先週、円は5営業日連続で売られ、2008年9月以来6年ぶりの円安ドル高に戻った。ユーロ経済の悪化によって、ドル高ユーロ安に連れ安していたが、いつのまにか円が売りの標的となった。過去1ヵ月の値下がり率は、対ドルで円の5.0%に対して、ユーロとポンドは3.0%、3.3%である。円安ドル高の高進によって、日経平均株価は2週連続高となり、その間の値上り幅は500円を超え、今年1月第1週以来の高い水準を回復し、TOPIXは今年の高値を更新した。
これだけ円が売られることは、ユーロ経済以上に日本経済が深刻な状態に陥っているからだ。4-6月期の実質GDPはユーロ圏の前期比横ばいに対して、消費税の反動減が大きく影響しているとはいえ、日本は1.8%も減少している。7月、8月の経済指標が公表されているが、7月の第3次産業活動指数は前月と同じ前月比横ばい、鉱工業出荷のうち国内は前月比微減といった具合で回復にはほど遠い。8月の消費者態度指数や景気ウォッチャーもそれぞれ前月を下回り、景況マインドも改善していない。
米国経済は弱いけれども成長は持続しており、日本やユーロ圏のように成長が止まってしまうような局面ではない。来週には金融政策を決めるFOMCが開かれるが、利上げが早まるようなニュアンスの文言が挿入されることになれば、織り込みつつあるとはいえ、為替相場への影響はあるだろう。
経済の進行速度は遅いけれども、数%の速度で進行しているのであれば利上げは必要である。日銀やECBはさらに金融緩和したいのだが、これ以上金利を引き下げることはできない。来月、米国は債券購入を止めるが、日本は場合によっては、さらに追加措置を採る方針であり、ECBは来月から一部の債券を購入する。
米国はお金の供給を少なくする一方、日本とユーロはお金をさらに供給しようというのである。つまり米国ではお金の出る蛇口を少し絞るが、日本とユーロは蛇口を開けっ放しにしており、お金の値打ちが下がる政策を採っている。だから、相対的に希少なドルが買われ、円とユーロが売られているのだ。
マネタリーベース(MB)にお金の流量の差がよくあらわれている(MBが増えているからといって、必ずしも、非金融部門にお金がたくさん出回るわけではない)。8月の米MBは前年比19.9%増に対して、日本は40.5%も伸びており、20.6%も日本の伸びが高い。2012年5月以降、2年4ヵ月、日本が米国のMBの伸び率を上回り続けている。米国のMBの伸びが低下している半面、日本は依然40%程度の高い伸びが続いており、こうした日米のMBの差が為替相場にあらわれているのだ。

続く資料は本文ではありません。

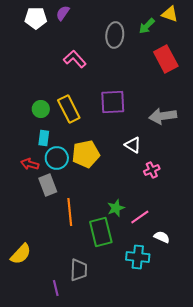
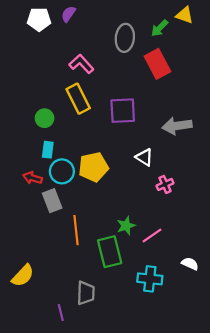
red rectangle: (166, 59) -> (157, 64), moved
yellow rectangle: (69, 109) -> (78, 99), moved
white semicircle: (162, 237) -> (190, 264), moved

FRBは10月に債券購入を止めるが、日銀は債券購入を続ける。日本が米国を上回るMBの伸び率の差は、これからもっと大きくなるはずだ。日米のMBの差が大きくなればなるほど、他の事情に変化がなければ、円安ドル高が強まるだろう。
円安ドル高に日本の株式は反応しているけれども、いつまでもこの関係を維持していくことはできない。円安ドル高が日本経済を良くするのであれば、株高になるのはもっともなことだが、円安ドル高が日本経済を蝕むのであれば、株式は売られることになる。
昨年度の貿易赤字額は13.7兆円、前年度比68.5%も急増し、2011年度以降3年連続の赤字だ。数量では輸出は0.6%、輸入は2.4%の低い伸びであったが、2013年度の円ドル相場が前年度比21.1%も円安に振れたため、金額では輸出と輸入は10.8%、17.3%それぞれ増加した。すでに貿易赤字が定着しているところへ、円安ドル高が起これば、貿易赤字が拡大することは避けられない。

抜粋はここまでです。